Read on to learn how to keep LES from ever taking you down or setting you back.
Why You Suffer From Lazy Expert Syndrome
To understand how even the smartest people in the world can destroy their lives and careers with a tiny mistake, you have to understand how the human mind works.
You’ve been blessed with the ability to think, reason, and do math. Put these skills together, and what you have is an incredible ability to assess the risks that surround you every day.
When you first learn about these risks, you’re scared of them. That’s how the brain works—it fears what it doesn’t understand.

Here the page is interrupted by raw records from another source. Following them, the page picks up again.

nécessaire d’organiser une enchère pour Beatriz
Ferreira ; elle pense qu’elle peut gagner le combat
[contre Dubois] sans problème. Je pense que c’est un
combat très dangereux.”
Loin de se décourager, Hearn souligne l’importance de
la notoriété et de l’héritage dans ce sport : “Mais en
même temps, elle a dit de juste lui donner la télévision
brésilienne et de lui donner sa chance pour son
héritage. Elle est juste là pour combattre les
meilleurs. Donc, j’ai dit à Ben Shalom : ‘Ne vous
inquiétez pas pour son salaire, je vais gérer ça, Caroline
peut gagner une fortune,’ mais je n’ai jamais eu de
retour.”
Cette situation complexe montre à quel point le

When you cook your first meal with your parents, they teach you the stove is hot and to be careful. As a result, you’re overly cautious. You watch your hand as it hovers over the hot surface. You don’t pick up more than one pot at a time. You wear a mitt every time you reach in the over, just in case.
But, as time goes on, you become an expert cook. You can juggle pots, make adjustments without a mitt, and move quickly with confidence. As that confidence builds, your fear subsides.
This is a good thing. You make better food faster. If you’re not careful, though, you can become overconfident. You start to think you’re such an enigma in the kitchen that all the rules you learned before are just for rookies. You’re so good you can’t get burned.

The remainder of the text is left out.